|
Texto Anterior | Próximo Texto | Índice
Irmãos tentam provar à Justiça que podem estudar só em casa
Decisão judicial determina que jovens sejam testados para saber se têm conhecimento igual ao de alunos regulares
Adolescentes estão há mais de 2 anos fora da escola; adeptos do ensino em casa, pais
foram processados e podem
perder guarda dos filhos
CLÁUDIA COLLUCCI
DA REPORTAGEM LOCAL
Dois adolescentes de Timóteo (216 km de Belo Horizonte)

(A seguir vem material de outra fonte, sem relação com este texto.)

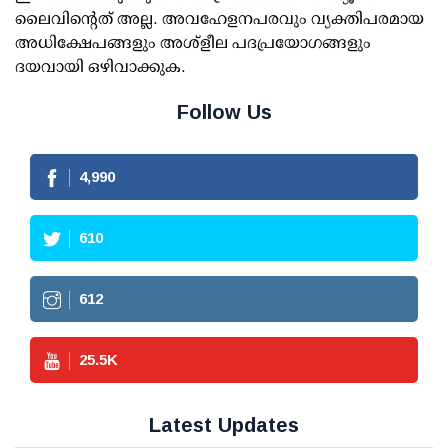
ലൈവിന്റെത് അല്ല. അവഹേളനപരവും വ്യക്തിപരമായ
അധിക്ഷേപങ്ങളും അശ്‌ളീല പദപ്രയോഗങ്ങളും
ദയവായി ഒഴിവാക്കുക.
Follow Us
4,990
610
612
25.5
K
Latest Updates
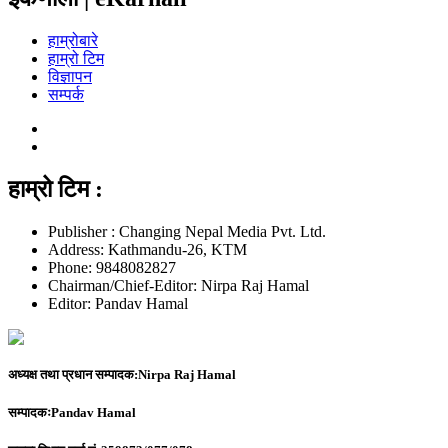
हाम्रोबारे
हाम्रो टिम
विज्ञापन
सम्पर्क
हाम्रो टिम :
Publisher : Changing Nepal Media Pvt. Ltd.
Address: Kathmandu-26, KTM
Phone: 9848082827
Chairman/Chief-Editor: Nirpa Raj Hamal
Editor: Pandav Hamal
अध्यक्ष तथा प्रधान सम्पादक:
Nirpa Raj Hamal
सम्पादकः
Pandav Hamal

iniciam hoje uma verdadeira
maratona de testes para provar
à Justiça mineira que têm condições de continuar estudando
em casa, orientados pelos pais.
Jonatas, 14, e Davi, 15, estão
há dois anos e meio sem freqüentar a escola porque seus
pais, Cleber e Bernadeth Nunes, são adeptos do "homeschooling" (ensino domiciliar),
movimento que reúne 1 milhão
de alunos só nos EUA. Eles atribuem a decisão à má qualidade
do ensino do país e à violência
nas escolas.
O ensino domiciliar é uma
prática proibida pela legislação
brasileira, e o casal está sendo
processado nas áreas cível e criminal -se condenados, podem
perder a guarda dos filhos.
De hoje a quinta, os irmãos
farão uma série de provas de
conhecimentos gerais e de conteúdos curriculares compatíveis com a idade e referentes às
7ª e 8ª séries do ensino fundamental. O cronograma foi definido pela Secretaria de Estado
da Educação e pelo Ministério
Público Estadual.
O objetivo é avaliar se o conhecimento dos adolescentes é
compatível com o de um aluno
do ensino regular. O resultado
das provas deve ser enviado até
o próximo dia 27 ao Juizado Especial Criminal de Timóteo.

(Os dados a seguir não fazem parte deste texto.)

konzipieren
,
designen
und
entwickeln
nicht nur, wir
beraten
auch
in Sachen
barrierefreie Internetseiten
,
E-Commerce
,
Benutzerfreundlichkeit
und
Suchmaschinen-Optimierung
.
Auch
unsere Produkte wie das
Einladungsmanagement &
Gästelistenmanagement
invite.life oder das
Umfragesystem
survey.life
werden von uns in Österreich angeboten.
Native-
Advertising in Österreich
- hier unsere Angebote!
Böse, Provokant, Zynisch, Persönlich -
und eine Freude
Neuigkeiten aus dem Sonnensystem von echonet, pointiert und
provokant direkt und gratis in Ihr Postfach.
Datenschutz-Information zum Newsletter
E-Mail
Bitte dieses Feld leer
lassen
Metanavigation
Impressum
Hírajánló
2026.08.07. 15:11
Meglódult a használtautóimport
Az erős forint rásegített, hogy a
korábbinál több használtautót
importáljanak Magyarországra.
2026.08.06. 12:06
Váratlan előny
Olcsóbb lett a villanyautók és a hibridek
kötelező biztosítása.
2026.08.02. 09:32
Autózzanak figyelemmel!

Na esfera cível, o casal Nunes
foi condenado, por infringir o
Estatuto da Criança e do Adolescente (ECA), ao pagamento
de multa de 12 salários mínimos e obrigado a rematricular
os filhos na escola. Eles recorreram, e o processo tramita no
Tribunal de Justiça de Minas.
No âmbito criminal, os pais
estão sendo processados pela
prática de crime de abandono
intelectual, previsto no artigo
246 do Código Penal. Segundo
o Ministério Público, o andamento da ação ainda depende
de um estudo social da família
-a ser feito pelo Serviço Social
do Fórum de Timóteo- e a avaliação do grau de conhecimento dos adolescentes.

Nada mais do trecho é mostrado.